Сидя за обедом во главе стола, Генри склонил голову и своим звучным голосом прочел молитву. Произнесенные им слова звучали внушительно и ритмично, как во время библейского песнопения. Но как только Генри произнес: «Аминь», – Элизабет почувствовала запах горелого и вспомнила про картофель.
– Генри, картофель! – Элизабет сорвалась со стула и поспешила на кухню, где в духовке медленно покрывались углем овощи. Выключив огонь, она вытащила картофель на кухонный стол, уронив на пол одну картофелину, обжегшую ее нежные, чувствительные пальцы.
– Обгорела только кожура, Генри. А так ничего, – выкрикнула она.
Послышалось раздраженное фырканье: Генри обожал маслянистую картофельную кожуру.
– Смотрю, ты за эти годы совсем не изменилась, – с упреком сказал Генри, когда сестра вернулась в столовую с блюдом подгоревшей картошки.
Элизабет села на место, стараясь пропускать упреки брата мимо ушей. Она знала, что сейчас последует долгая речь, произнесенная укоризненным тоном.
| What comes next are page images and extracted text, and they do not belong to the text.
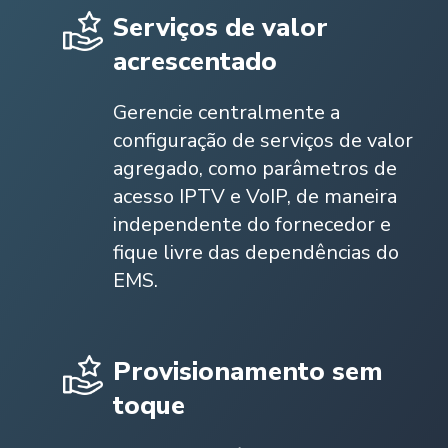
Serviços de valor
acrescentado
Gerencie centralmente a
configuração de serviços de valor
agregado, como parâmetros de
acesso IPTV e VoIP, de maneira
independente do fornecedor e
fique livre das dependências do
EMS.
Provisionamento sem
toque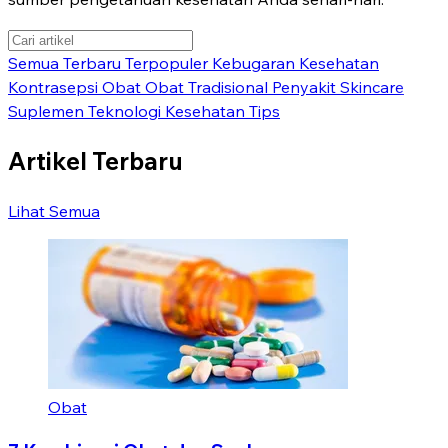
Semua
Terbaru
Terpopuler
Kebugaran
Kesehatan
Kontrasepsi
Obat
Obat Tradisional
Penyakit
Skincare
Suplemen
Teknologi Kesehatan
Tips
Artikel Terbaru
Lihat Semua
Obat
Голос Генри источал ханжество, оно стекало с его губ как растопленное масло.
– Иногда я думаю, Элизабет, – продолжал Генри, с трудом отрезая кусочек от особенно жесткой части цыпленка, – как тебе с твоей рассеянностью удавалось заботиться о себе в течение всех этих лет, пока ты жила одна и работала в городской библиотеке.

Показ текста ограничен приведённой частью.